(WORK INSTRUCTION):
When you retype the records that follow, keep each word as it is and drop any pictures.

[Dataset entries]

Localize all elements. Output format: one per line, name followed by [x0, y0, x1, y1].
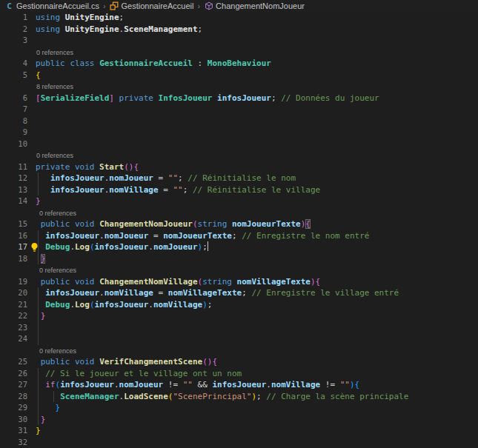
line-number[interactable]: 24: [0, 333, 27, 345]
line-number[interactable]: 10: [0, 138, 27, 150]
line-number[interactable]: 12: [0, 173, 27, 184]
code-line-3[interactable]: 3: [0, 35, 478, 47]
code-line-2[interactable]: 2using UnityEngine.SceneManagement;: [0, 24, 478, 36]
indent-guide: [38, 368, 39, 380]
codelens-references[interactable]: 0 references: [39, 208, 76, 220]
line-number[interactable]: 4: [0, 58, 27, 70]
line-number[interactable]: 29: [0, 402, 27, 414]
line-number[interactable]: 26: [0, 368, 27, 380]
code-text: // Si le joueur et le village ont un nom: [36, 368, 478, 380]
code-line-8[interactable]: 8: [0, 116, 478, 127]
code-text: infosJoueur.nomJoueur = ""; // Réinitial…: [36, 173, 478, 184]
code-line-23[interactable]: 23: [0, 322, 478, 334]
line-number[interactable]: 9: [0, 127, 27, 138]
breadcrumb-method-label: ChangementNomJoueur: [216, 1, 305, 10]
breadcrumb-class-label: GestionnaireAccueil: [122, 1, 194, 10]
code-line-29[interactable]: 29 }: [0, 402, 478, 414]
line-number[interactable]: 15: [0, 218, 27, 230]
code-line-24[interactable]: 24: [0, 333, 478, 345]
indent-guide: [38, 287, 39, 299]
line-number[interactable]: 27: [0, 379, 27, 391]
codelens-references[interactable]: 0 references: [39, 346, 76, 358]
line-number[interactable]: 2: [0, 24, 27, 36]
code-text: SceneManager.LoadScene("ScenePrincipal")…: [36, 391, 478, 403]
code-line-17[interactable]: 17 Debug.Log(infosJoueur.nomJoueur);: [0, 241, 478, 253]
code-line-11[interactable]: 11private void Start(){: [0, 161, 478, 173]
line-number[interactable]: 28: [0, 391, 27, 403]
line-number[interactable]: 22: [0, 310, 27, 322]
text-cursor: [208, 241, 209, 251]
breadcrumb-method[interactable]: ChangementNomJoueur: [204, 1, 305, 11]
line-number[interactable]: 5: [0, 70, 27, 81]
line-number[interactable]: 13: [0, 184, 27, 196]
line-number[interactable]: 21: [0, 299, 27, 311]
breadcrumb-file[interactable]: C GestionnaireAccueil.cs: [4, 1, 99, 11]
code-line-5[interactable]: 5{: [0, 70, 478, 81]
code-text: infosJoueur.nomVillage = ""; // Réinitia…: [36, 184, 478, 196]
code-text: public void VerifChangmenentScene(){: [36, 356, 478, 368]
codelens-row: 0 references: [0, 150, 478, 161]
line-number[interactable]: 14: [0, 195, 27, 207]
line-number[interactable]: 20: [0, 287, 27, 299]
line-number[interactable]: 6: [0, 93, 27, 104]
line-number[interactable]: 7: [0, 104, 27, 116]
line-number[interactable]: 8: [0, 116, 27, 127]
indent-guide: [38, 333, 39, 345]
line-number[interactable]: 19: [0, 276, 27, 288]
code-line-32[interactable]: 32: [0, 437, 478, 448]
breadcrumb-class[interactable]: GestionnaireAccueil: [110, 1, 194, 11]
code-line-19[interactable]: 19 public void ChangementNomVillage(stri…: [0, 276, 478, 288]
code-line-12[interactable]: 12 infosJoueur.nomJoueur = ""; // Réinit…: [0, 173, 478, 184]
code-line-15[interactable]: 15 public void ChangementNomJoueur(strin…: [0, 218, 478, 230]
indent-guide: [38, 310, 39, 322]
code-line-14[interactable]: 14}: [0, 195, 478, 207]
line-number[interactable]: 31: [0, 425, 27, 437]
code-line-22[interactable]: 22 }: [0, 310, 478, 322]
indent-guide: [38, 322, 39, 334]
line-number[interactable]: 16: [0, 230, 27, 242]
line-number[interactable]: 3: [0, 35, 27, 47]
indent-guide: [38, 299, 39, 311]
code-line-16[interactable]: 16 infosJoueur.nomJoueur = nomJoueurText…: [0, 230, 478, 242]
code-line-18[interactable]: 18 }: [0, 253, 478, 265]
code-text: using UnityEngine.SceneManagement;: [36, 24, 478, 36]
code-line-26[interactable]: 26 // Si le joueur et le village ont un …: [0, 368, 478, 380]
line-number[interactable]: 30: [0, 414, 27, 426]
line-number[interactable]: 18: [0, 253, 27, 265]
code-line-13[interactable]: 13 infosJoueur.nomVillage = ""; // Réini…: [0, 184, 478, 196]
line-number[interactable]: 17: [0, 241, 27, 253]
code-text: }: [36, 425, 478, 437]
symbol-method-icon: [204, 1, 213, 11]
code-line-1[interactable]: 1using UnityEngine;: [0, 12, 478, 24]
line-number[interactable]: 25: [0, 356, 27, 368]
line-number[interactable]: 23: [0, 322, 27, 334]
codelens-references[interactable]: 8 references: [36, 81, 73, 93]
code-text: }: [36, 402, 478, 414]
code-text: public void ChangementNomVillage(string …: [36, 276, 478, 288]
code-line-10[interactable]: 10: [0, 138, 478, 150]
code-line-27[interactable]: 27 if(infosJoueur.nomJoueur != "" && inf…: [0, 379, 478, 391]
code-line-28[interactable]: 28 SceneManager.LoadScene("ScenePrincipa…: [0, 391, 478, 403]
line-number[interactable]: 1: [0, 12, 27, 24]
code-line-9[interactable]: 9: [0, 127, 478, 138]
code-text: infosJoueur.nomVillage = nomVillageTexte…: [36, 287, 478, 299]
lightbulb-icon[interactable]: [30, 242, 39, 252]
codelens-row: 0 references: [0, 345, 478, 357]
indent-guide: [38, 230, 39, 242]
code-line-21[interactable]: 21 Debug.Log(infosJoueur.nomVillage);: [0, 299, 478, 311]
code-line-6[interactable]: 6[SerializeField] private InfosJoueur in…: [0, 93, 478, 104]
line-number[interactable]: 11: [0, 161, 27, 173]
codelens-references[interactable]: 0 references: [36, 150, 73, 162]
code-text: {: [36, 70, 478, 81]
codelens-references[interactable]: 0 references: [39, 265, 76, 277]
codelens-references[interactable]: 0 references: [36, 47, 73, 59]
code-line-25[interactable]: 25 public void VerifChangmenentScene(){: [0, 356, 478, 368]
breadcrumb-separator: ›: [102, 1, 107, 10]
line-number[interactable]: 32: [0, 437, 27, 448]
code-text: public class GestionnaireAccueil : MonoB…: [36, 58, 478, 70]
code-line-30[interactable]: 30 }: [0, 414, 478, 426]
code-line-20[interactable]: 20 infosJoueur.nomVillage = nomVillageTe…: [0, 287, 478, 299]
code-line-7[interactable]: 7: [0, 104, 478, 116]
code-line-31[interactable]: 31}: [0, 425, 478, 437]
code-line-4[interactable]: 4public class GestionnaireAccueil : Mono…: [0, 58, 478, 70]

(ANSWER FOR THIS EXERCISE):
Localize all elements. Output format: one per line, name followed by [x0, y0, x1, y1].
line-number[interactable]: 24: [0, 333, 27, 345]
line-number[interactable]: 10: [0, 138, 27, 150]
line-number[interactable]: 12: [0, 173, 27, 184]
code-line-3[interactable]: 3: [0, 35, 478, 47]
code-line-2[interactable]: 2using UnityEngine.SceneManagement;: [0, 24, 478, 36]
indent-guide: [38, 368, 39, 380]
codelens-references[interactable]: 0 references: [39, 208, 76, 220]
line-number[interactable]: 4: [0, 58, 27, 70]
line-number[interactable]: 29: [0, 402, 27, 414]
line-number[interactable]: 26: [0, 368, 27, 380]
code-text: // Si le joueur et le village ont un nom: [36, 368, 478, 380]
code-line-8[interactable]: 8: [0, 116, 478, 127]
code-text: infosJoueur.nomJoueur = ""; // Réinitial…: [36, 173, 478, 184]
code-line-23[interactable]: 23: [0, 322, 478, 334]
line-number[interactable]: 9: [0, 127, 27, 138]
breadcrumb-method-label: ChangementNomJoueur: [216, 1, 305, 10]
breadcrumb-class-label: GestionnaireAccueil: [122, 1, 194, 10]
code-line-29[interactable]: 29 }: [0, 402, 478, 414]
line-number[interactable]: 15: [0, 218, 27, 230]
code-line-24[interactable]: 24: [0, 333, 478, 345]
indent-guide: [38, 287, 39, 299]
line-number[interactable]: 27: [0, 379, 27, 391]
codelens-references[interactable]: 0 references: [39, 346, 76, 358]
line-number[interactable]: 2: [0, 24, 27, 36]
code-text: SceneManager.LoadScene("ScenePrincipal")…: [36, 391, 478, 403]
code-line-17[interactable]: 17 Debug.Log(infosJoueur.nomJoueur);: [0, 241, 478, 253]
code-line-11[interactable]: 11private void Start(){: [0, 161, 478, 173]
line-number[interactable]: 28: [0, 391, 27, 403]
line-number[interactable]: 22: [0, 310, 27, 322]
text-cursor: [208, 241, 209, 251]
breadcrumb-method[interactable]: ChangementNomJoueur: [204, 1, 305, 11]
line-number[interactable]: 5: [0, 70, 27, 81]
line-number[interactable]: 13: [0, 184, 27, 196]
line-number[interactable]: 21: [0, 299, 27, 311]
breadcrumb-file[interactable]: C GestionnaireAccueil.cs: [4, 1, 99, 11]
code-line-5[interactable]: 5{: [0, 70, 478, 81]
code-text: infosJoueur.nomVillage = ""; // Réinitia…: [36, 184, 478, 196]
code-text: public void VerifChangmenentScene(){: [36, 356, 478, 368]
codelens-row: 0 references: [0, 150, 478, 161]
line-number[interactable]: 14: [0, 195, 27, 207]
line-number[interactable]: 20: [0, 287, 27, 299]
line-number[interactable]: 6: [0, 93, 27, 104]
line-number[interactable]: 7: [0, 104, 27, 116]
line-number[interactable]: 8: [0, 116, 27, 127]
indent-guide: [38, 333, 39, 345]
line-number[interactable]: 19: [0, 276, 27, 288]
code-line-32[interactable]: 32: [0, 437, 478, 448]
breadcrumb-class[interactable]: GestionnaireAccueil: [110, 1, 194, 11]
code-line-19[interactable]: 19 public void ChangementNomVillage(stri…: [0, 276, 478, 288]
code-line-12[interactable]: 12 infosJoueur.nomJoueur = ""; // Réinit…: [0, 173, 478, 184]
code-line-15[interactable]: 15 public void ChangementNomJoueur(strin…: [0, 218, 478, 230]
indent-guide: [38, 310, 39, 322]
code-line-14[interactable]: 14}: [0, 195, 478, 207]
line-number[interactable]: 31: [0, 425, 27, 437]
code-line-22[interactable]: 22 }: [0, 310, 478, 322]
indent-guide: [38, 322, 39, 334]
line-number[interactable]: 16: [0, 230, 27, 242]
line-number[interactable]: 3: [0, 35, 27, 47]
indent-guide: [38, 299, 39, 311]
code-line-16[interactable]: 16 infosJoueur.nomJoueur = nomJoueurText…: [0, 230, 478, 242]
code-line-18[interactable]: 18 }: [0, 253, 478, 265]
code-text: using UnityEngine.SceneManagement;: [36, 24, 478, 36]
code-line-26[interactable]: 26 // Si le joueur et le village ont un …: [0, 368, 478, 380]
line-number[interactable]: 30: [0, 414, 27, 426]
line-number[interactable]: 18: [0, 253, 27, 265]
code-line-13[interactable]: 13 infosJoueur.nomVillage = ""; // Réini…: [0, 184, 478, 196]
line-number[interactable]: 17: [0, 241, 27, 253]
code-text: }: [36, 425, 478, 437]
symbol-method-icon: [204, 1, 213, 11]
code-line-1[interactable]: 1using UnityEngine;: [0, 12, 478, 24]
line-number[interactable]: 25: [0, 356, 27, 368]
line-number[interactable]: 23: [0, 322, 27, 334]
codelens-references[interactable]: 8 references: [36, 81, 73, 93]
code-text: }: [36, 402, 478, 414]
code-text: public void ChangementNomVillage(string …: [36, 276, 478, 288]
code-line-10[interactable]: 10: [0, 138, 478, 150]
code-line-27[interactable]: 27 if(infosJoueur.nomJoueur != "" && inf…: [0, 379, 478, 391]
code-line-28[interactable]: 28 SceneManager.LoadScene("ScenePrincipa…: [0, 391, 478, 403]
line-number[interactable]: 1: [0, 12, 27, 24]
code-line-9[interactable]: 9: [0, 127, 478, 138]
code-text: infosJoueur.nomVillage = nomVillageTexte…: [36, 287, 478, 299]
lightbulb-icon[interactable]: [30, 242, 39, 252]
codelens-row: 0 references: [0, 345, 478, 357]
indent-guide: [38, 230, 39, 242]
code-line-21[interactable]: 21 Debug.Log(infosJoueur.nomVillage);: [0, 299, 478, 311]
code-line-6[interactable]: 6[SerializeField] private InfosJoueur in…: [0, 93, 478, 104]
line-number[interactable]: 11: [0, 161, 27, 173]
codelens-references[interactable]: 0 references: [36, 150, 73, 162]
code-text: {: [36, 70, 478, 81]
codelens-references[interactable]: 0 references: [39, 265, 76, 277]
codelens-references[interactable]: 0 references: [36, 47, 73, 59]
code-line-25[interactable]: 25 public void VerifChangmenentScene(){: [0, 356, 478, 368]
breadcrumb-separator: ›: [102, 1, 107, 10]
line-number[interactable]: 32: [0, 437, 27, 448]
code-text: public class GestionnaireAccueil : MonoB…: [36, 58, 478, 70]
code-line-30[interactable]: 30 }: [0, 414, 478, 426]
code-line-20[interactable]: 20 infosJoueur.nomVillage = nomVillageTe…: [0, 287, 478, 299]
code-line-7[interactable]: 7: [0, 104, 478, 116]
code-line-31[interactable]: 31}: [0, 425, 478, 437]
code-line-4[interactable]: 4public class GestionnaireAccueil : Mono…: [0, 58, 478, 70]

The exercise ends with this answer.